Ray Zimmerman is the Senior Editor of the anthology Southern Light: Twelve Contemporary Southern Poets, and author of the Poetry Chapbook, First Days. His poetry, nonfiction, and photography have appeared in regional and national publications. He has appeared as a storyteller and a performance poet in numerous Chattanooga area events. He is particularly pleased that his poem “Glen Falls Trail” received an award from the Tennessee Writers Alliance and appeared in The Southern Poetry Anthology: Volume VI, Tennessee (University of Texas Press).


The full text of the poem “Glen Falls Trail” appears At http://rayzimmerman.weebly.com

Saturday, September 5, 2015

A Fish Tale


When Aldo Leopold included a chapter on fishing in his book A Sand County Almanac, he spoke to generations of conservationists and sportsmen on the beauty of small places. “The Alder Fork” described in his July chapter was not big in volume or rapids or in the size of the trout it yielded. It was big in its unique beauty and in the chance that it yielded fish on a hot July day. Leopold admitted that none of the trout had to be folded double or beheaded to fit the creel.

The story brought to mind an event from my college days, spent in my home town as a commuter student. I knew trout were nowhere to be found in the Ohio waters I fished, but I remembered stories of Todd’s Fork, a branch of the Little Miami River, and reputed home to smallmouth bass. I also remembered a sign which read “Fishing, but no Hunting or Camping.” It proclaimed its message where a back road passed near the fabled creek.

I had caught Largemouth Bass before in the nearby lakes, but it was only from photos that I knew the look of one of those “bronze backs.” Wishing to experience them for myself, I picked up a friend with his fishing gear and we headed for the spot. When we arrived, the pull off accommodated our car and left room for one more, though that second spot was never taken. We hiked a dirt road through a cornfield, and we were at a bridge overlooking Todd’s Fork. 

My friend unhooked his spinning rod and eyed the creek with disdain. It was narrow, but looked to my eye as though it held deep pools with some promise. As he complained about time spent on a “Wild Goose Chase,” I pulled out a few feet of level fly line and attached a leader and a red and white deer hair fly. Not exactly a Royal Coachman, but close.

On my second upstream cast a fish hit and I landed it after a short fight.  I noticed the dark bronze color, checked the size of the mouth, and discovered it did not extend behind the eye. Smallmouth Bass!  My friend looked at the fish and watched me release it, only slightly the worse for wear. I usually ate the fish I caught, but this one was too small for the frying pan.

Three more casts and I had another, slightly larger fish, but my friend was unimpressed. He didn’t see any fish that would make the pages of an angler’s newspaper, and was now anxious to leave.

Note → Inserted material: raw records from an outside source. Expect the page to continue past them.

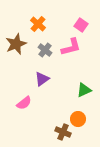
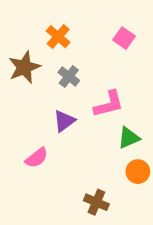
pink L-shape: (71, 47) -> (109, 104), moved
orange circle: (78, 119) -> (138, 172), moved

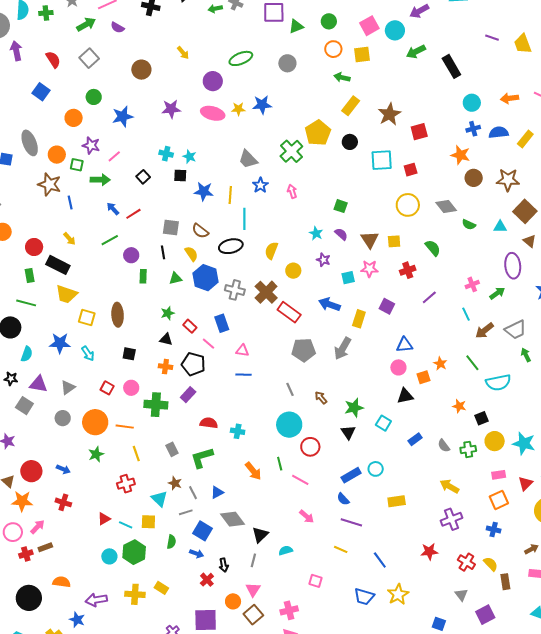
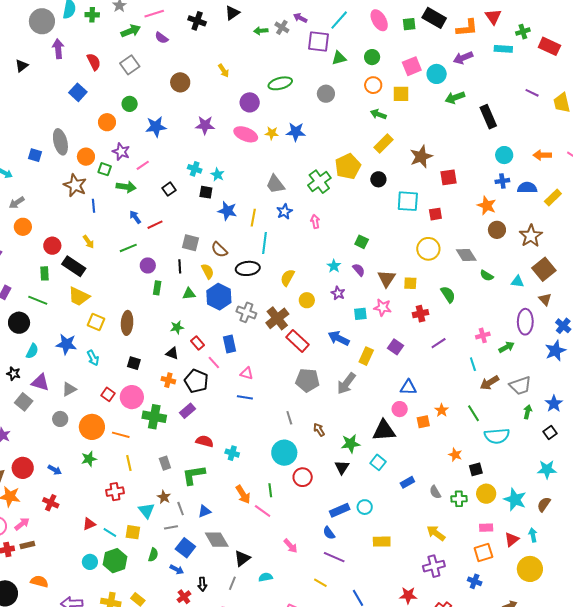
brown star: (508, 180) -> (531, 236), turned 30
green arrow: (526, 355) -> (528, 412), turned 32
pink circle: (131, 388) -> (132, 397), size x1.5
black triangle: (405, 396) -> (384, 431), moved, size x1.4
pink line: (300, 480) -> (263, 511), moved

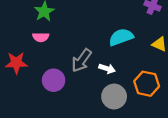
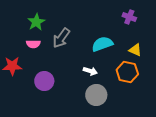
gray arrow: (81, 60) -> (61, 38), moved
orange hexagon: (147, 84) -> (127, 72), moved

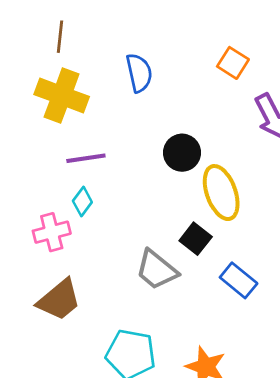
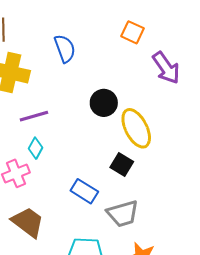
gray trapezoid: (157, 270) -> (123, 214), moved, turned -48
blue rectangle: (239, 280) -> (84, 191), moved
brown trapezoid: (59, 300) -> (28, 222), turned -96

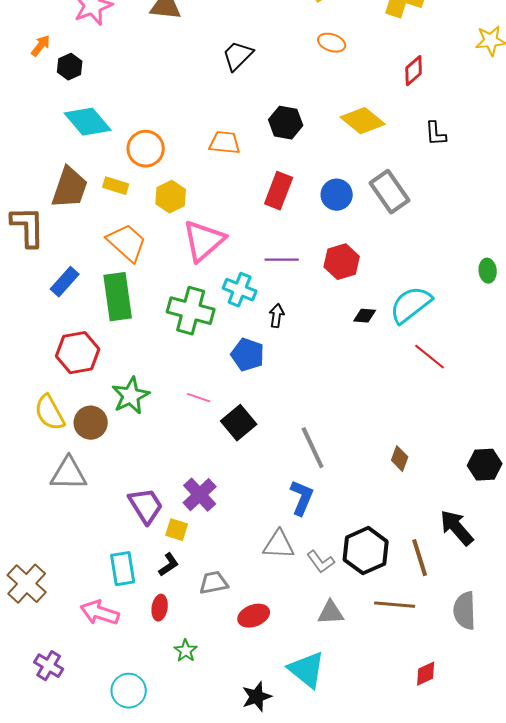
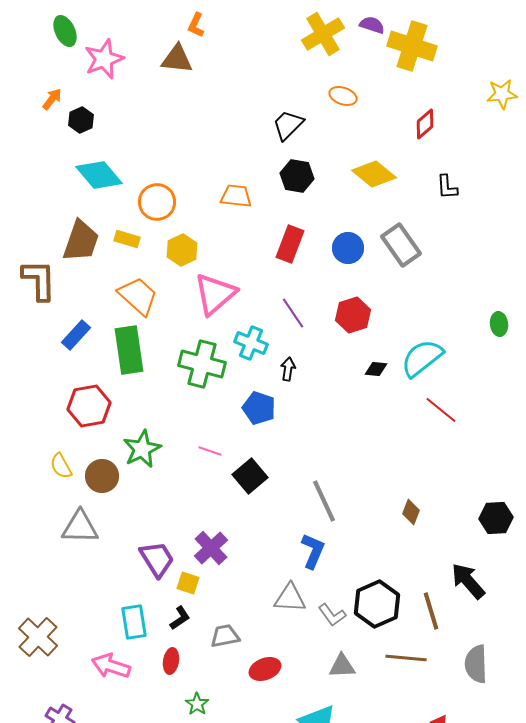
black trapezoid: (238, 56) -> (288, 125), moved
purple line: (282, 260) -> (293, 313), turned 56
yellow semicircle: (50, 413) -> (61, 466), size x0.7

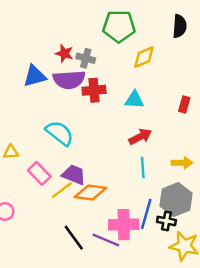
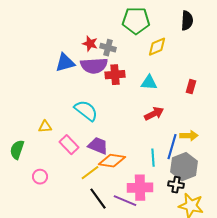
cyan line: (143, 168) -> (153, 158), moved
yellow line: (62, 190) -> (90, 173), moved
blue line: (146, 214) -> (172, 147), moved

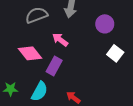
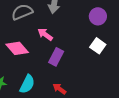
purple circle: (105, 24) -> (98, 16), moved
purple rectangle: (54, 66) -> (56, 57), moved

I don’t believe he ever cast a line.

I haven’t spoken to that friend in years, and don’t know if his opinion of our fishing adventure has changed. As for myself, I left with my heart full of a pleasant morning fishing a creek I had never before explored. For me, the morning’s adventure was not in the fish, but the fishing.


The events I describe here took place in the mid 1970’s. I later learned that the really good fishing was further downstream, and that I was actually fishing a small branch of Todd’s Fork. The main stream has since become noteworthy as a canoeing destination and continues to be known as a great spot to fish for Smallmouth Bass.